# Bear ribs



## Scottygvsu (Apr 19, 2003)

I don't remember who brought up eating bear ribs, but a big thank you to whoever it was. I'm too bloated to deal with searching through the threads for the gentleman or men who deserve the praise. Smoked those babies up today, poured a little open pit on 'em, and OMG is all I can say. 3rd hunt Amasa for me next year, I WILL NOT wait 8 more years for Red Oak bear ribs.


----------



## Callinalldeer (Jun 25, 2009)

They are delicious. A little advice ,eat bear every year,lol.


----------



## BearMagnum (Aug 18, 2012)

Personally it's my favorite cut of meat off a bear, especially a nice fat fall bear. Slow cooked with BBQ sauce is to die for!!!


----------



## DEDGOOSE (Jan 19, 2007)

Sounds awesome.. How was the bear butchered, did you have something like a Spare rib cut or a Baby back cut.. They are close to a hog in butchering right? Be fun to try


----------



## Scottygvsu (Apr 19, 2003)

DEDGOOSE said:


> Sounds awesome.. How was the bear butchered, did you have something like a Spare rib cut or a Baby back cut.. They are close to a hog in butchering right?

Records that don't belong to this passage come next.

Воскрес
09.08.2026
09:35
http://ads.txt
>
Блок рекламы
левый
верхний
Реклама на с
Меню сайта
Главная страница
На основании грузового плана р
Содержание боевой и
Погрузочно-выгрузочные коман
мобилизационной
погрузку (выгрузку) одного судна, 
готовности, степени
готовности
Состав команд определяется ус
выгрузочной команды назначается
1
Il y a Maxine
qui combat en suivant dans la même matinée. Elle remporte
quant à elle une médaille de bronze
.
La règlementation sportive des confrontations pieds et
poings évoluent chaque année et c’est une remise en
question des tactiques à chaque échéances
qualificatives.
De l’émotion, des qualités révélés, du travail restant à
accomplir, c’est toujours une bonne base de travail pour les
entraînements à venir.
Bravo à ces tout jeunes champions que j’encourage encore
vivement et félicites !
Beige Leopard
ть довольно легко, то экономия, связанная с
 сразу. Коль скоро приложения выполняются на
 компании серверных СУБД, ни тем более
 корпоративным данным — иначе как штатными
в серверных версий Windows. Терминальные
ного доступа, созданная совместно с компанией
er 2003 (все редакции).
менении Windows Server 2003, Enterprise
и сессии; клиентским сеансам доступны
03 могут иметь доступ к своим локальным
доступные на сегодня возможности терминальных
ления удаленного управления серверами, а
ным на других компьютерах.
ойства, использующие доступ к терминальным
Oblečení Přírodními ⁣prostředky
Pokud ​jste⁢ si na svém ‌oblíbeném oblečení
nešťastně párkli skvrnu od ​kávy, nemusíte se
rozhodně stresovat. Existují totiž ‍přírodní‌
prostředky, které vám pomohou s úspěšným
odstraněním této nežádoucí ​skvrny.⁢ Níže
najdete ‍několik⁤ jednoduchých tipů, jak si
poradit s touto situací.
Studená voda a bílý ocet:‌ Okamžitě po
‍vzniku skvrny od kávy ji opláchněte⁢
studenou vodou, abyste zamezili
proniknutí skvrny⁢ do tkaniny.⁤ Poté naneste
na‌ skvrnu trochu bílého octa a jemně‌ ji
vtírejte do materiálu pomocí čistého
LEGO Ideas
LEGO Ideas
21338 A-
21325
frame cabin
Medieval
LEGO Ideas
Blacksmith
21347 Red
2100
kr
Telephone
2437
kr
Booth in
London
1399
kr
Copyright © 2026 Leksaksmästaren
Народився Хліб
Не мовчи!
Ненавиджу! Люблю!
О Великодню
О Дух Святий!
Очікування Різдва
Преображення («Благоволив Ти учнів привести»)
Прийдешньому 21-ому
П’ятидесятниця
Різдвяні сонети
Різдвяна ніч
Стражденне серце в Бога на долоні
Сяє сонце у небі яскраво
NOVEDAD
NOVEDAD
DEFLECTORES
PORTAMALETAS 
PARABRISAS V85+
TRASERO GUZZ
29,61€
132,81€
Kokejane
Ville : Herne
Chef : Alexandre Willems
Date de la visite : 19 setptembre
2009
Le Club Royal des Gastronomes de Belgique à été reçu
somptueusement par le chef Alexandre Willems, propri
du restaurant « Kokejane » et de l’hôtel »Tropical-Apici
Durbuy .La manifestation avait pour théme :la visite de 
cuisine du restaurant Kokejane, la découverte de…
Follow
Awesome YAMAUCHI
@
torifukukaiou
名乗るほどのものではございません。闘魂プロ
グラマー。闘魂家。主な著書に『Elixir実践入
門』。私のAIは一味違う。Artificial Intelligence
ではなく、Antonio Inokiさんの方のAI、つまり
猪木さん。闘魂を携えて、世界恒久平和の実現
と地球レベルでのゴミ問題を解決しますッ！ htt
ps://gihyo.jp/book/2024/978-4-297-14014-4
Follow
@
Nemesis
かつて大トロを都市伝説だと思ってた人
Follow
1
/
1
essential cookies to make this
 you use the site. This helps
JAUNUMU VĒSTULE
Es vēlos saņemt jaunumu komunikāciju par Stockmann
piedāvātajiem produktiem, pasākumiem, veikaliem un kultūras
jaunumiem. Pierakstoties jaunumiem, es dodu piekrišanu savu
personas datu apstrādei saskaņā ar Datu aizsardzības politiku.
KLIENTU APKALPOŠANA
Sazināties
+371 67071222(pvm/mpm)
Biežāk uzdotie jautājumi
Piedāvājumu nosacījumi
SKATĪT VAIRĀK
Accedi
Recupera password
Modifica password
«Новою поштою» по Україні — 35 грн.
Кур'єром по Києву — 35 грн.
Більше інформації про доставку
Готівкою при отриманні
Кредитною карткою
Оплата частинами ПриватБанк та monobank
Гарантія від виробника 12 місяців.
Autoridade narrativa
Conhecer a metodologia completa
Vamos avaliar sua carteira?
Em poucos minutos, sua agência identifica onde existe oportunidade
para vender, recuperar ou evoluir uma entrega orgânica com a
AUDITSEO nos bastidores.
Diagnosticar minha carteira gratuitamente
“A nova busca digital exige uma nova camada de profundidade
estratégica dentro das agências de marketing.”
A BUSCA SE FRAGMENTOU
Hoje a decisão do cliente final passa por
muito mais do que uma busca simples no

Be fun to try



It was a spare rib cut. I don't know how they compare to a hog, I've never butchered a bear or a hog. The butcher was surprise when I asked him to keep the ribs. He thought they should be grinder bound like deer ribs.


----------



## swampbuck (Dec 23, 2004)

I have mentioned it on here a couple times...The best ribs I have ever had !


----------



## shooter 50 (Feb 27, 2012)

Swampbuck there is a recipe for venison ribs in the bbq recipes section of this ms website.Just scroll down to bbq recipes go to page 2 and look for the headingHICKORY SMOKED VENISON RIBS, I don't see why you cant do the bear ribs like they did venison ribs.A rib is a rib in my opinion,im gonna try them when I harvest a deer this year if im lucky enough to harvest a deer! Good luck and keep cookin em.:corkysm55


----------



## wolfgang510 (Feb 15, 2001)

Let me know how it turns out with Venison. I made fantastic ribs from a button buck once. 

Then I tried ribs from a healthy 2.5 year old buck. The ribs were NOT edible from the buck - so much Tallow coated your mouth made you want to Vomit! I have not had the guts to try it again.


----------